Sunday, February 10, 2019

Annotated Bibliography

                                                                          Coogle

Marc Cavazza, David Pizzi. Narratology for Interactive Storytelling: A Critical Introduction.
Link
The authors, review the narrative theories that have inspired interactive storytelling (IS) research and provide critical insight into how these theories can support developments. Aristotle provided a model traditional drama for its progression through climax and final resolution. It had been used for centuries until IS researcher Mateas provided an extension to the Artistotelian model. It helped provide important aesthetic properties to stories. Propp was used to stable structure in Russian folktale and helped create narrative functions.

Fred Charles, Steven J. Mead and Marc Cavazza. User Intervention in Virtual Interactive storytelling.
Link
The authors discuss user interaction with artificial actors in the context of virtual storytelling in this paper. A prototype based on Unreal engine game was created to supports both direct “physical” intervention and the use of speech recognition to interact with the sets’ characters in a game. There is a scenario shown with a graph called Figure one to show all the possible plans. Physical user intervention is discussed can change a sub goal of a game where the player can take a different action to achieve a certain goal/objective.

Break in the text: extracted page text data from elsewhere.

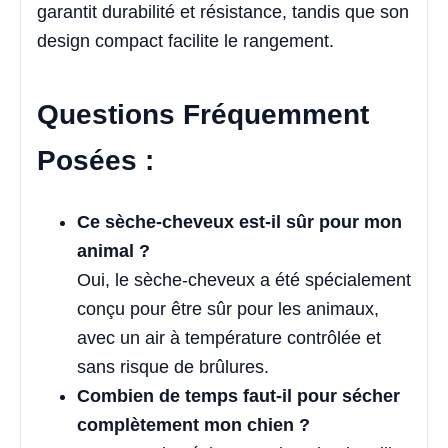
garantit durabilité et résistance, tandis que son
design compact facilite le rangement.
Questions Fréquemment
Posées :
Ce sèche-cheveux est-il sûr pour mon
animal ?
Oui, le sèche-cheveux a été spécialement
conçu pour être sûr pour les animaux,
avec un air à température contrôlée et
sans risque de brûlures.
Combien de temps faut-il pour sécher
complètement mon chien ?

Kristopher J. Blom and Steffi Beckhaus. Emotional Storytelling
Link
The authors make an extension to the structures of story segments in Interactive Storytelling.  Software structures that have envisioned engaging, dramatic environments rarely exist and they feel that development of structures for current VR software to enable the creation of these visions is still needed in order to move VR to its full potential. Components added is the Emotion Tracking Engine (ETE) used to keep track of the user’s expected emotional state and the Emotional Path Graph (EPG) which is a time dependent graph of what the author views as the ideal emotional experience for the user.

David Thue,  Vadim Bulitko, Marcia Spetch and Eric Wasylishen. Department of Computing Science, Department of Psychology University of Alberta Edmonton, Alberta, Canada.
Interactive Storytelling: A Player Modelling Approach
Link
The authors present PaSSAGE (PlayerSpecific Stories via Automatically Generated Events), an interactive storytelling system that uses player modelling to automatically learn a model of the player’s preferred style of play, and then uses that model to dynamically select the content of an interactive story. They tested their hypotheses by conducting a user study consisting of 90 university students trying their game.

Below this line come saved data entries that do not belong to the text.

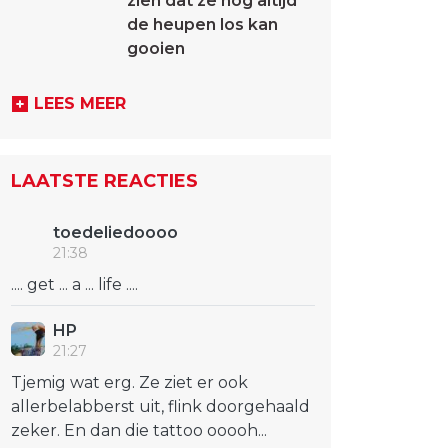
zien dat ze nog altijd
de heupen los kan
gooien
LEES MEER
LAATSTE REACTIES
toedeliedoooo
21:38
.... get ... a ... life ....
HP
21:27
Tjemig wat erg. Ze ziet er ook
allerbelabberst uit, flink doorgehaald
zeker. En dan die tattoo ooooh...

John Helmes, Xiang Cao, Siân E. Lindley and Abigail Sellen. Microsoft Research Cambridge 7 JJ Thomson Avenue, Cambridge CB3 0FB, United Kingdom
Developing the Story: Designing an Interactive Storytelling Application
Link
The authors present the initial interface design. TellTable incorporates photography and a Microsoft Surface interactive tabletop to help stimulate imagination.  They uses an iterative design process, tested with children gaining feedback stating  adding more structures makes for a simpler system, which also mirrored the stages that children normally go through when telling stories.